Una vez allí, sus manos prodigiosas amasaron el aire hasta crear un “doble”

de Eneas, al que dotó de un yelmo, una espada y un escudo iguales a los

que usaba el héroe troyano. Por último, soltó aquel engendro en el campo

de batalla e, imitando la voz de Eneas, exclamó:

- ¡Acá te espero, Turno! ¡Pelea si eres hombre!

La respuesta del jefe rútulo fue un vigoroso lanzazo. El “falso” Eneas lo

esquivó y “tembloroso”, emprendió la huida.

- ¿Me provocas y luego escapas, cobarde? – gritó Turno, sorprendido.

Y persiguió al falso Eneas hasta el navío donde el fantasma trepó

para ocultarse.
- ¡Da la cara, ratón de bodega! – se burlaba el rey rútulo-. ¿No ibas a

fundar la Troya en esta tierra, de la que ahora huyes como una

gallina?

La poderosa Juno, satisfecha por el resultado de su sortilegio, rompió las

amarras de la nave y sopló con fuerza, hasta empujarla mar adentro.

En el frente de batalla, el verdadero Eneas combatía a sus enemigos con la

violencia de un tifón, en busca de Turno… Pero este se hallaba lejos de allí,

revisando cada rincón del barco en busca del falso Eneas. De pronto, el

espectro abandonó su escondite, se desintegró en el aire y se perdió entre

las nubes. Al verlo, Turno clamó al cielo, furioso:

- ¡He sido engañado! ¡Y mis soldados pensarán que los abandoné!

No comprendía que la astucia de Juno lo había salvado de morir en el

campo de batalla. Desesperado, pensó en quitarse la vida, pero la mano

invisible de Juno aplazó su muerte una vez más.

La guerra se volvía cada vez más cruenta. Congregados en la morada de

Júpiter, los dioses seguían atentos las desdichas de los mortales que caían

como moscas.

Ante la ausencia de Turno, un rey llamado Mecencio, tan cruel y osado

como aquel, tomó la posta para enfrentar a los troyanos. Pero se topó con el

implacable Eneas. Mecencio arrojó su lanza contra el héroe. Eneas, bien


plantado, la interceptó con su escudo, dio un salto gigante y atravesó la

armadura de Mecencio con su espada. La sangre brotó del guerreo abatido.

Cuando Eneas se disponía a ultimarlo, Lauso, el joven hijo del caído, se

interpuso.

- ¡Apártate, muchacho! – ordenó el jefe troyano.

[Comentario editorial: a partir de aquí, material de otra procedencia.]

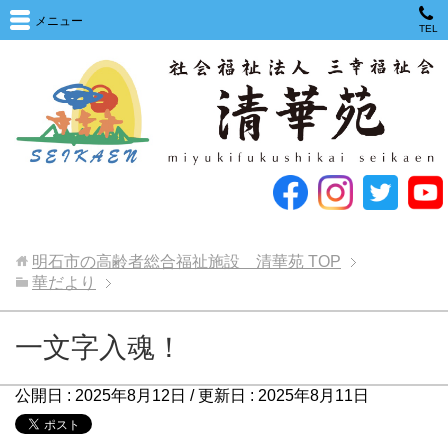
メニュー
TEL
明石市の高齢者総合福祉施設 清華苑
TOP
華だより
一文字入魂！
公開日 :
2025年8月12日
/ 更新日 :
2025年8月11日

Pero Lauso no obedeció, y Eneas, ciego de ira, hundió su espada en el

pecho del joven.

La inocente y atónita mirada del joven causó un profundo impacto en el

alma de Eneas. Pensó en Ascanio y soltó un gemido, imaginando cómo se

rompería su corazón si perdiera a quien más quería en el mundo. Entonces

tomó en sus brazos el cuerpo de Lauso y, respetuosamente, lo entregó a los

latinos.

Mecencio, que se había alejado apenas para recuperar fuerzas, advirtió que

los soldados traían el cuerpo sin vida de su hijo. Embargado de furia y

dolor, se incorporó sobre su muslo destrozado, montó su caballo y, armado

hasta los dientes, galopó al encuentro de Eneas.